Um den Arbeitsaufwand der Drucker zu honorieren und die verlegerische Leistung zu würdigen (Szilagyi_2011), wurden mit der Entstehung des Druckerwesens auch erste Privilegien vergeben (Gieseke_1995), die es den Druckern erlaubten, die Buchdruckkunst für einen bestimmten Zeitraum allein oder in einem bestimmten Gebiet auszuüben (Martin_2008) (Kohler_1980). Diese Privilegien ermöglichten den Begünstigten Sonderberechtigungen oder -rechte gegenüber den damals üblichen allgemeinen Rechtsregeln (Jaenich_2002). Im Zuge der Verbreitung der Drucktechnologie und des steigenden Wettbewerbs kam es auch zu ersten Privilegien für Urheber, die bereits im 15. Jahrhundert damit begannen, ihre Manuskripte zu verkaufen (Hesse_2002), ebenso für Erstverleger, die damit versuchten, sich gegen das Nachdrucken und gegen Raubdrucke zu wehren. Die erfolgreiche Einforderung dieser Privilegien führte schon früh zu einer Art Monopolstellung bestimmter Druckereien und zu einem generellen Nachdruckverbot für bestimmte Werke in einem bestimmten Gebiet oder für einen bestimmten Zeitraum (Szilagyi_2011) (Hesse_2002). Später wurden auch erste Autorenprivilegien gewährt, welche als die ersten Ursprünge für das heutige Verwertungs- und Urheberrecht im Publikationssystem gelten (Kohler_1980).

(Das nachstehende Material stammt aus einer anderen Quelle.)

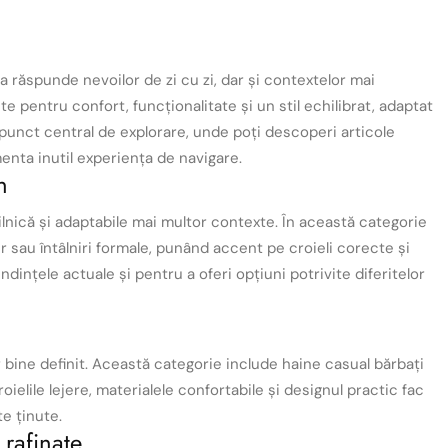
 răspunde nevoilor de zi cu zi, dar și contextelor mai
 pentru confort, funcționalitate și un stil echilibrat, adaptat
punct central de explorare, unde poți descoperi articole
menta inutil experiența de navigare.
n
ilnică și adaptabile mai multor contexte. În această categorie
 sau întâlniri formale, punând accent pe croieli corecte și
dințele actuale și pentru a oferi opțiuni potrivite diferitelor
 bine definit. Această categorie include haine casual bărbați
roielile lejere, materialele confortabile și designul practic fac
e ținute.
 rafinate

Wissenschaftliche Journale als Medium der wissenschaftlichen Kommunikation

Noch zu Beginn des 17. Jahrhunderts stellte das Schreiben von Briefen oder Büchern die häufigste Form des wissenschaftlichen Austauschs dar (Porter_1964: 212). Der Brief, als besonders exklusive Form der Kommunikation, stand dem Buch als sehr zeitaufwendige Form gegenüber (Fecher_2014).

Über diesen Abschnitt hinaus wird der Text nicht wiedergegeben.